Im vergangenen Jahr forderte eine Grippewelle tausende von Todesopfern in Deutschland. Gleichzeitig entbrannte eine heftige Diskussion, warum bei Vorsorgeimpfungen von den Krankenkassen nur der Dreifachwirkstoff bezahlt wurde, obwohl es schon einen Vierfachwirkstoff gab, der nach Expertenangaben auch wirkungsvoller war. Stolz verkündeten dann die Kostenträger, dass die Versicherten sich in diesem Grippewinter zur Vorbeugung mit dem Vierfachwirkstoff impfen lassen können.

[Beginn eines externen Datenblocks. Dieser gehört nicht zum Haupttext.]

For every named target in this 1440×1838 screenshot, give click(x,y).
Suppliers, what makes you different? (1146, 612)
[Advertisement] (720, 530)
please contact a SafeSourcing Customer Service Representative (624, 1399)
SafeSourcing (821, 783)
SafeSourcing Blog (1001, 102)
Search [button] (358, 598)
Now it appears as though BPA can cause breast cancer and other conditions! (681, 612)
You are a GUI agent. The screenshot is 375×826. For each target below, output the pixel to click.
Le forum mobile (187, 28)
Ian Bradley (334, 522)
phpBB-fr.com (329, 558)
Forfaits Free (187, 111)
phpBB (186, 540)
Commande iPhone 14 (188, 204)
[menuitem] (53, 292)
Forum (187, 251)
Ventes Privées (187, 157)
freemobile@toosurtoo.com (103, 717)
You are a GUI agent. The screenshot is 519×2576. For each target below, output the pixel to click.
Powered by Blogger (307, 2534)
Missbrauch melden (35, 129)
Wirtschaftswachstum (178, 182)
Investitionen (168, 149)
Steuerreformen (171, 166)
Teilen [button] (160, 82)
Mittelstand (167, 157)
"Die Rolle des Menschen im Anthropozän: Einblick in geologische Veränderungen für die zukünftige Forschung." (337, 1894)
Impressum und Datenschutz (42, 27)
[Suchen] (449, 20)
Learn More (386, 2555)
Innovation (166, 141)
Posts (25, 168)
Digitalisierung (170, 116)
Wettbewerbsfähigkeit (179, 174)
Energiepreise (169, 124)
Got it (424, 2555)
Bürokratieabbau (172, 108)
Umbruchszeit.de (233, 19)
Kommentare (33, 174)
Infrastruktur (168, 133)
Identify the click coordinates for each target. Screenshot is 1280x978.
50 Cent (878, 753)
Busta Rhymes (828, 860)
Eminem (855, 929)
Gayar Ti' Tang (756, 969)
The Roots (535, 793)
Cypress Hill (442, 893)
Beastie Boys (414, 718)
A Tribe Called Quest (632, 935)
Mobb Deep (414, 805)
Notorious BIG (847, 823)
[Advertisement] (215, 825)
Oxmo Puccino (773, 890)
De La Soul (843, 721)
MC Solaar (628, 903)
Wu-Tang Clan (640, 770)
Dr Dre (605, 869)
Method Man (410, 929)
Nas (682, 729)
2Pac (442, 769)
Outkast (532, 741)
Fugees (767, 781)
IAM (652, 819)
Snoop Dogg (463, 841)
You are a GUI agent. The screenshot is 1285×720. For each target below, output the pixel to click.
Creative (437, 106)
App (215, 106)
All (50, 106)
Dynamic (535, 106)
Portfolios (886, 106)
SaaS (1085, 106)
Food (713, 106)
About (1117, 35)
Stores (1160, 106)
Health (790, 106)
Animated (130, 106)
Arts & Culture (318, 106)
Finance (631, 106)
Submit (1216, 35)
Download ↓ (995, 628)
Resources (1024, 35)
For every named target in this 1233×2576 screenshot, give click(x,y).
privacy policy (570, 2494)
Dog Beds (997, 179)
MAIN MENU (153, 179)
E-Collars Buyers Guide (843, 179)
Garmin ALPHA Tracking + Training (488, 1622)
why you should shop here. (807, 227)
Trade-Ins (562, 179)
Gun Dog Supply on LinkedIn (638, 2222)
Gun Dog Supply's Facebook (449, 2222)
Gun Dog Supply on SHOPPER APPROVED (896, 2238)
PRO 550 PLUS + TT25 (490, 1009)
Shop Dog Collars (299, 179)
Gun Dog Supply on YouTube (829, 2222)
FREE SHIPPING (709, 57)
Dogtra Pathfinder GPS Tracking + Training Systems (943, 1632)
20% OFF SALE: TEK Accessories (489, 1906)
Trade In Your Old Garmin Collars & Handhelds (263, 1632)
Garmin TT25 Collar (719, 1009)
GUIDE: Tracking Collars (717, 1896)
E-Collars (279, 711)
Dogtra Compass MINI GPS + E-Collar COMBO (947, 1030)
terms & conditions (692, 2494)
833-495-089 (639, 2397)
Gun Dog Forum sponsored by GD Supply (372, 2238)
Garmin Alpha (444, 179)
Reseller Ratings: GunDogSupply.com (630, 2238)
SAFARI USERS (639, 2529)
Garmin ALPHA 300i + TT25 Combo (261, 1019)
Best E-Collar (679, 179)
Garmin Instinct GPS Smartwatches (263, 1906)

Allerdings hören derzeit viele Menschen, die sich impfen lassen wollen, die Aussage: „Wir haben keinen Impfstoff.“

Keine Online-Bestellung erlaubt

Auch im Kreis Sigmaringen ist der Impfstoff absolute Mangelware. „Wir können nichts dafür“, erklärt Apotheker Rainer Hinger, der mit der Hinger-Siegle OHG in Pfullendorf die Central-Apotheke und die Apotheke im Gesundheitszentrum am Obertor betreibt, das übliche Prozedere. Die heimischen Ärzte ordern, basierend auf den Erfahrungswerten der vergangenen Jahren, bei den Apotheken den Impfstoff, die diese wiederum von den Herstellerfirmen beziehen. „Die Ärzte haben, auch mit Blick auf die letztjährige Grippewelle, frühzeitig und rechtzeitig bestellt“, sagt Apotheker Hinger, dass es einen regelrechten „Run“ auf den Grippeimpfstoff gab, so dass die Produzenten überfordert waren. Wobei es in Deutschland nur noch drei Unternehmen gibt, die diesen Wirkstoff herstellen. Die Konsequenz – seit Mitte Oktober hat Apotheker Hinger keinen Impfstoff mehr bekommen.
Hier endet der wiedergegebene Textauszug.